Monday, September 6, 2010

For Such a Time as This....

I've been back in Honduras for an entire MONTH already....ahhhhh! And I was going to start blogging again like 2 weeks ago....whelp, late as usual, figures.

Ok, so when I first got here I was really surprised to go through about 3 days of major culture shock. I had spent a year and a half here and had apparently grown desensitized to the poverty- and crime-stricken realities of Tegucigalpa. I suddenly felt slightly fearful walking on the streets and had to once again re-adapt to life without the liberty of a car (or a faster-than-two-hour commute to the Ranch). It was strange to feel uncomfortable in a country I had grown to love and acknowledge as my second home. But don't worry folks, the culture shock quickly passed and I soon dove into my love for everything Honduras.:)

Initially, I was also quite overwhelmed by having to start over once again with 60+ new gringo co-workers, a new location in Tegus, and over 300 new students to try to name and grow to understand and love, all the while trying to re-connect with past friendships, students, and my beloved Ranch kids from my prior two years here. I have learned that I am not a large group person (though God always likes to throw me into places like that:), so I quickly stepped into my "Recluse" character and asocial habits for a couple of weeks. As names have slooowly smelted into my memory and familiar faces continue to cross my path, I am gradually beginning to feel ready for a deeper level of new friendships...maybe?? But I really do miss friendships back home and the ones that seemed to so much more easily form my first year and a half here. I definitely feel like I'm getting old and less open to whole new beginnings. But I guess that's gotta be a normal feeling for someone who has moved around so much, verdad?

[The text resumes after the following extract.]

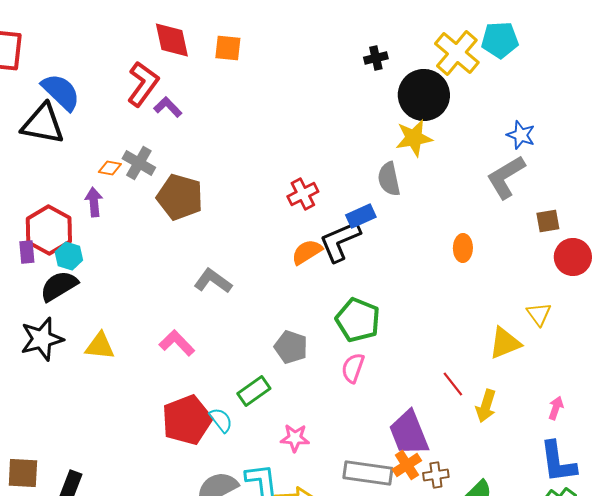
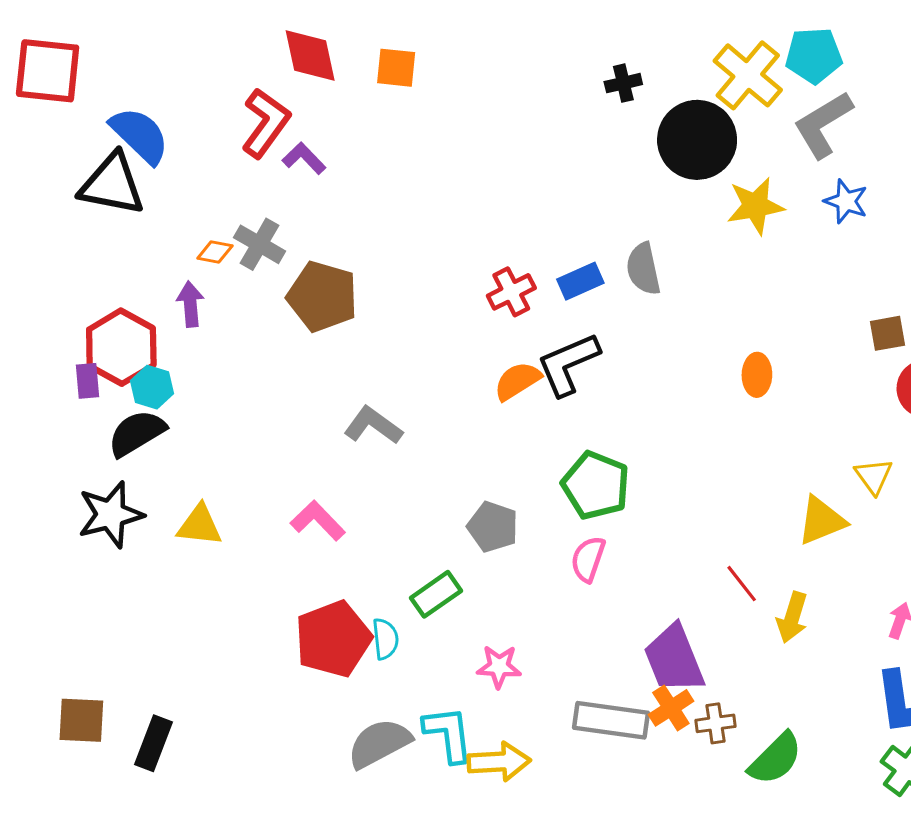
yellow star: (414, 138) -> (755, 206), moved
gray L-shape: (506, 177) -> (823, 125), moved
blue rectangle: (361, 216) -> (580, 281), moved
cyan semicircle: (221, 420) -> (385, 639), turned 32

I LOOOOOOVE my job!!! Wow, I feel SO blessed and privileged and GRACED to have been granted such a responsibility as this, at such a time as this. My job as Asst. Spiritual Director serves as a well-balanced mix of youth ministry, counseling, overseeing, brainstorming, and one-on-one daily connections with the kids. I was designated the role as MC on our first 3 day retreats for the students...yowzas. I definitely felt short on the energy side of things, but God must have granted it to me supernaturally, because I was soon becoming known as the high-energy part of our team of 3 in the Spiritual Development dept....go figure. Again, God always seems to call me where I just don't feel so qualified, ready, or equipped...hmmmmm....He must become more; I must become less. I just yesterday gave my first talk at chapel, and it was an incredible opportunity to show the students just how much I care about them, how I want to grow to know them more, and how I see God just beginning my work here. I feel great ease and excitement (at the same time? hmmm....) in sensing God's gentle call on me here for quite some time. I think I could get used to this place....again.

More to come soon...love and miss you all back home, especially my nieces!!!

4 comments:

Anonymous said...

Wauw, I LOVE your personal story!! You wrote it so honostly and close to your own emotions!! Go for it ma love, you defenitly can do it!!!

chelsienoel said...

wow love. you have articulated that transition so well. it's always a mix of joy and resistance to merge into these new things. you are doing it beautifully and trusting God so well. seeing you lean on him is encouraging. i will be transitioning back to Congo in just a few weeks too.

jjf said...

What a great blog. Thanks Jenna, you'd make a great Spiritual Director anywhere. Sounds like the cultural jolt was a deep one. Good instincts in one place, -not the other? Paz y Amor Joe

Mindy Lou said...

I love this. And I see God in every little bit of it.